Stellantis and Leapmotor want to build Chinese EVs in Canada

Ippolito Visconti Author Automotive
Stellantis and Leapmotor are eyeing a shuttered Canadian plant to assemble Chinese EVs. Brampton might have another chance.
Leapmotors-B10-SUV

There’s a Stellantis plant in Brampton, Ontario, that’s collecting dust and silence, with thousands of workers idled and assembly lines frozen mid-sentence. Now, according to Bloomberg, that cavernous shell might be getting a second act.

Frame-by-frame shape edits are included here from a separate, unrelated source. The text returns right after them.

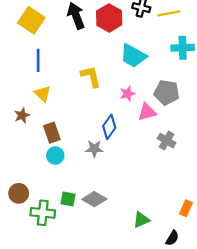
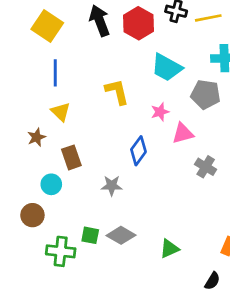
gray pentagon: (167, 92) -> (206, 94), moved
gray star: (94, 149) -> (112, 186), moved
cyan circle: (55, 156) -> (51, 184), moved
brown circle: (19, 193) -> (32, 215), moved
green triangle: (141, 220) -> (169, 249), moved

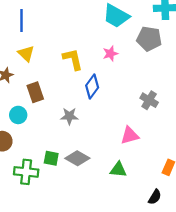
yellow L-shape: (117, 92) -> (73, 59), moved
pink triangle: (183, 133) -> (130, 135), moved
green triangle: (169, 249) -> (118, 170), turned 30

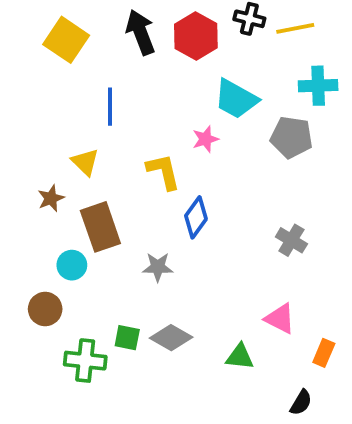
blue line: (22, 21) -> (110, 107), moved
pink star: (110, 54) -> (205, 139), moved
brown rectangle: (35, 92) -> (100, 227), size x1.4
pink triangle: (130, 135) -> (280, 319), moved, turned 42

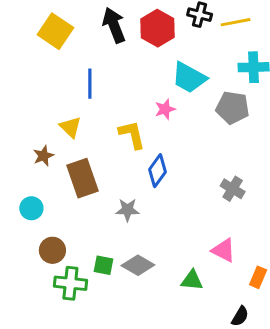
cyan circle: (72, 265) -> (31, 208), moved
brown circle: (45, 309) -> (52, 250), moved

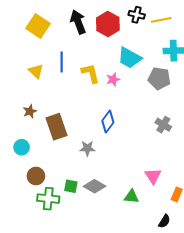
yellow triangle: (70, 127) -> (36, 71), moved
yellow L-shape: (132, 135) -> (90, 73), moved
gray cross: (233, 189) -> (163, 125), moved
pink triangle: (224, 250) -> (153, 176), turned 30

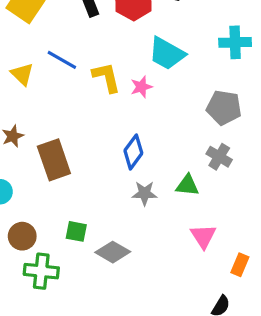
blue line: (62, 62) -> (62, 60), turned -60
gray pentagon: (159, 78) -> (224, 108), moved
gray star: (87, 148) -> (145, 193), moved
green square: (71, 186) -> (76, 231), moved
green triangle: (131, 197) -> (187, 185), moved

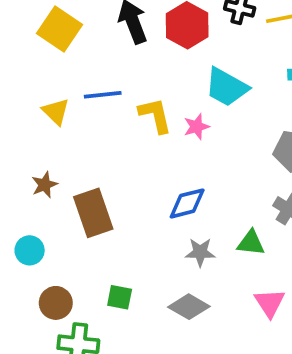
blue line: (62, 60) -> (103, 95), turned -36
blue diamond: (133, 152) -> (187, 203), turned 40
gray diamond: (113, 252) -> (189, 307), moved

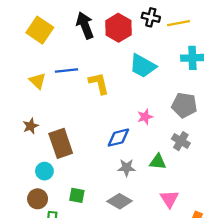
pink star: (196, 127) -> (145, 117), moved
cyan circle: (30, 250) -> (44, 171), moved

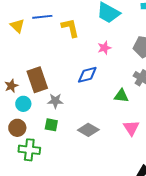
pink star: (145, 117) -> (104, 48), moved
brown star: (31, 126) -> (11, 86), moved
gray star: (127, 168) -> (55, 101), moved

Stellantis is exploring, alongside its Chinese partner Leapmotor, the possibility of assembling electric vehicles at the Brampton facility. On paper, it sounds like a straightforward industrial revival. In practice, it’s one of the most geopolitically tangled plays in the current EV landscape.

stellantis brampton

In January, Canada signed what’s already being called an important deal, with up to 49,000 Chinese-made electric vehicles entering the country at a 6.1% tariff rate under the most-favored-nation clause, instead of the 100% wall that had been the policy until recently. A sharp pivot. One that didn’t go unnoticed in Washington, where officials have already warned Ottawa, more than once, that if Canada becomes a convenient side entrance for Chinese vehicles heading to the American market, retaliatory tariffs will follow. Whether cars assembled in Brampton could legally cross the border remains, generously speaking, an open question.

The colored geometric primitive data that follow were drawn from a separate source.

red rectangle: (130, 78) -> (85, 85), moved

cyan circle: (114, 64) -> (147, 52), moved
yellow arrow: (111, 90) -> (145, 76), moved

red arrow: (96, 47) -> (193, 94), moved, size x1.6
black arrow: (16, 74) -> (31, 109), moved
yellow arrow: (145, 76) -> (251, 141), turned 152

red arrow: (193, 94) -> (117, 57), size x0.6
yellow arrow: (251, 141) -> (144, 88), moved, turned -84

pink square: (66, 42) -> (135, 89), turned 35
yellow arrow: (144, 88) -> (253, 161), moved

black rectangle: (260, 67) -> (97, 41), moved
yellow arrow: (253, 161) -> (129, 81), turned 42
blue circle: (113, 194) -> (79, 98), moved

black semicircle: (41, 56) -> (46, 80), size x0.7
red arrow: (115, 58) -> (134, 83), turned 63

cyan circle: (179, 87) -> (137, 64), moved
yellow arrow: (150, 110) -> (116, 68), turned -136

On the domestic front, unions and parts suppliers have been equally unambiguous. No CKD kits, no glorified screwdriver operations of the kind Stellantis and Leapmotor are running in Brazil and Malaysia, where vehicles arrive nearly finished from China for a cosmetic final assembly. Canada wants real manufacturing, local labor, local components. Industry Minister Melanie Joly has confirmed the government’s seat at the table, but made clear that conditions apply.

stellantis brampton

Leapmotor, for its part, is showing up to this negotiation with momentum. March deliveries hit 50,029 units, up nearly 35% year-over-year. The brand crossed 600,000 cumulative deliveries in 2025, posted its first-ever annual profit, and is now targeting one million vehicles in 2026.

Brampton, then, is far more than a factory trying to restart its engines. It’s the exact coordinates where the global EV transition, the US-China trade war, and Canada’s increasingly uncomfortable position between two giants all converge at once.